◆ **Task to complete**: Reproduce exactly the span of lines that opens with the line containing "Chaque projet aura" and closes with the last line of the entries below.

◆ **Given entries**:
────────────────

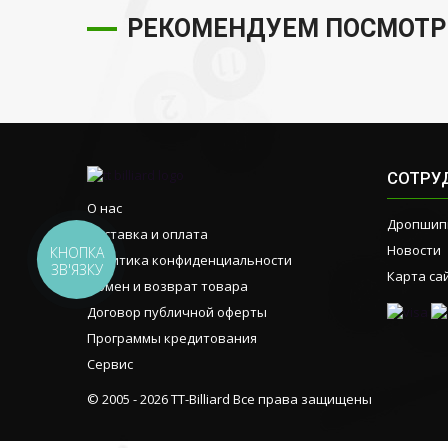
РЕКОМЕНДУЕМ ПОСМОТР
СОТРУ
О нас
Дропшип
Доставка и оплата
Новости
КНОПКА
Политика конфиденциальности
ЗВ'ЯЗКУ
Карта са
Обмен и возврат товара
Договор публичной оферты
Программы кредитования
Сервис
© 2005 - 2026 TT-Billiard Все права защищены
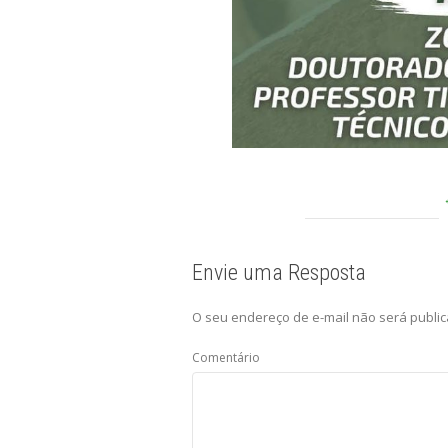
Envie uma Resposta
O seu endereço de e-mail não será public
Comentário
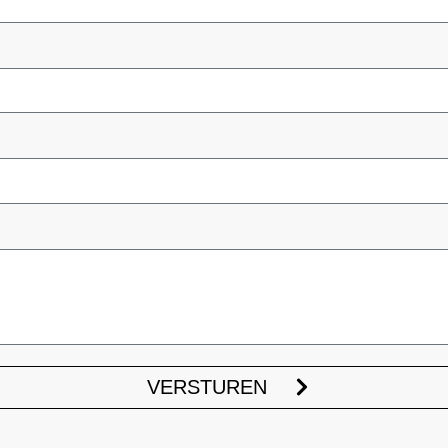
VERSTUREN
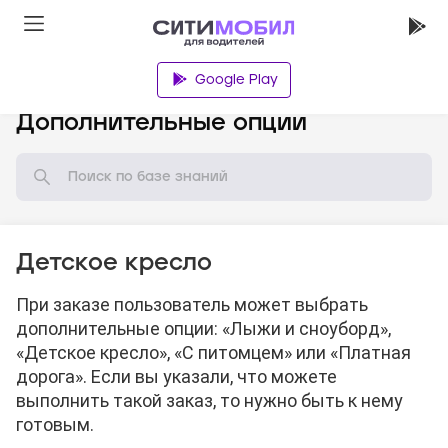
Google Play
База знаний
Дополнительные опции
Детское кресло
При заказе пользователь может выбрать
дополнительные опции: «Лыжи и сноуборд»,
«Детское кресло», «С питомцем» или «Платная
дорога». Если вы указали, что можете
выполнить такой заказ, то нужно быть к нему
готовым.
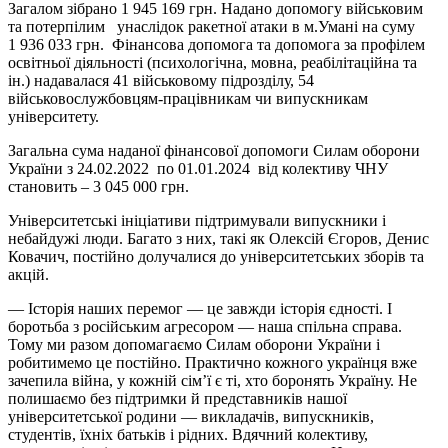
Загалом зібрано 1 945 169 грн. Надано допомогу військовим
та потерпілим унаслідок ракетної атаки в м.Умані на суму
1 936 033 грн. Фінансова допомога та допомога за профілем
освітньої діяльності (психологічна, мовна, реабілітаційна та
ін.) надавалася 41 військовому підрозділу, 54
військовослужбовцям-працівникам чи випускникам
університету.
Загальна сума наданої фінансової допомоги Силам оборони
України з 24.02.2022 по 01.01.2024 від колективу ЧНУ
становить – 3 045 000 грн.
Університетські ініціативи підтримували випускники і
небайдужі люди. Багато з них, такі як Олексій Єгоров, Денис
Ковачич, постійно долучалися до університетських зборів та
акцій.
— Історія наших перемог — це завжди історія єдності. І
боротьба з російським агресором — наша спільна справа.
Тому ми разом допомагаємо Силам оборони України і
робитимемо це постійно. Практично кожного українця вже
зачепила війна, у кожній сім’ї є ті, хто боронять Україну. Не
полишаємо без підтримки й представників нашої
університетської родини — викладачів, випускників,
студентів, їхніх батьків і рідних. Вдячний колективу,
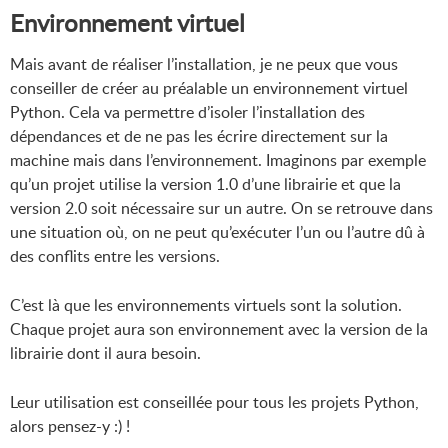
Environnement virtuel
Mais avant de réaliser l’installation, je ne peux que vous
conseiller de créer au préalable un environnement virtuel
Python. Cela va permettre d’isoler l’installation des
dépendances et de ne pas les écrire directement sur la
machine mais dans l’environnement. Imaginons par exemple
qu’un projet utilise la version 1.0 d’une librairie et que la
version 2.0 soit nécessaire sur un autre. On se retrouve dans
une situation où, on ne peut qu’exécuter l’un ou l’autre dû à
des conflits entre les versions.
C’est là que les environnements virtuels sont la solution.
Chaque projet aura son environnement avec la version de la
librairie dont il aura besoin.
Leur utilisation est conseillée pour tous les projets Python,
alors pensez-y :) !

────────────────

◆ **Problem solution**:
Chaque projet aura son environnement avec la version de la
librairie dont il aura besoin.
Leur utilisation est conseillée pour tous les projets Python,
alors pensez-y :) !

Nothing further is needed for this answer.